En 1979, Peter H., prêtre dans le diocèse d’Essen, contraint le jeune Wilfried F., 11 ans, à lui faire une fellation. Ayant appris ce fait, le diocèse d’Essen demande à l’archevêché de Munich d’accueillir ce clerc afin qu’il y suive une psychothérapie. Les autorités diocésaines, dont l’archevêque Ratzinger, acceptent. En 1980, le vicaire général du diocèse, Gerhard Gruber, l’affecte en tant qu’assistant aumônier à une paroisse. Entre 1982 et 1985, Peter H. commet de nouveaux abus sexuels sur des mineurs. En 1986, le tribunal d’Ebersberg le condamne à une peine de prison de 18 mois avec sursis et à une amende de 4000 marks. Après le procès, Peter H. travaille durant un an dans une maison de retraite. En 1987, il rejoint la paroisse de Garching an der Alz, dont il devient abbé et administrateur du Conseil paroissial.   Il y demeurera jusqu’en 2008, année où il est soudainement déplacé à Bad Tölz, une agréable station thermale de Bavière. Selon le New York Times, une condition est posée à ce déplacement: le prêtre ne doit pas être en contact avec des enfants. A-t-il récidivé? Aucune nouvelle plainte n’a surgi depuis sa condamnation en 1986. A Bad Tölz, il était censé travailler avec des touristes, mais, selon le quotidien américain, il pouvait toujours célébrer des messes, et donc fréquenter des jeunes.
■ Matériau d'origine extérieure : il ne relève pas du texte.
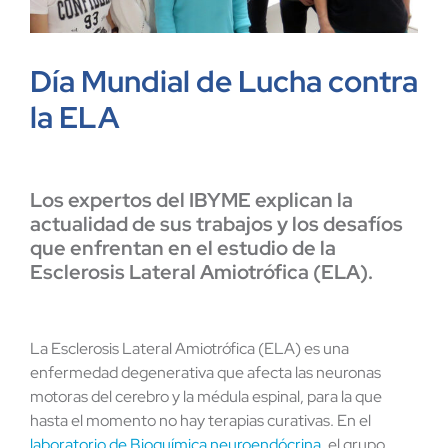
Día Mundial de Lucha contra
la ELA
Los expertos del IBYME explican la
actualidad de sus trabajos y los desafíos
que enfrentan en el estudio de la
Esclerosis Lateral Amiotrófica (ELA).
La Esclerosis Lateral Amiotrófica (ELA) es una
enfermedad degenerativa que afecta las neuronas
motoras del cerebro y la médula espinal, para la que
hasta el momento no hay terapias curativas. En el
laboratorio de Bioquímica neuroendócrina
, el grupo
Dans un récent communiqué publié par l’évêché de Munich, l’ancien vicaire Gerhard Gruber a assumé l’entière responsabilité des déplacements de Peter H. Quant à Joseph Ratzinger, il a quitté le diocèse de Munich-Freising en mai 1982, pour devenir préfet de la Congrégation pour la doctrine de la foi (CDF), un poste qu’il occupera jusqu’en 2005. Que savait-il de l’affectation, en 1980, de ce prêtre à une paroisse de son diocèse? Pour l’instant, le pape se tait, mais les catholiques allemands réclament des explications.  Une fois devenu préfet de la CDF – chargée de traiter ces délits–, était-il au courant des affaires d’abus sexuels commis dans l’Eglise catholique? Si oui, comment les a-t-il gérées? Dans une interview donnée au quotidien l’Avvenire, Mgr Charles Scicluna, qui enquête pour le compte de la CDF sur les abus commis par le clergé, explique qu’«entre 1975 et 1985 aucune signalisation de cas de pédophilie cléricale n’est parvenue à la Congrégation». Selon l’instruction Crimen sollicitationis de 1962, les évêques n’étaient pas obligés de dénoncer tous les cas de pédophilie dont ils avaient connaissance à l’ex-Saint-Office. Les tribunaux diocésains avaient la compétence de les traiter, mais dans le plus grand secret. Une fois le verdict émis, «un silence perpétuel» devait sceller ces cas.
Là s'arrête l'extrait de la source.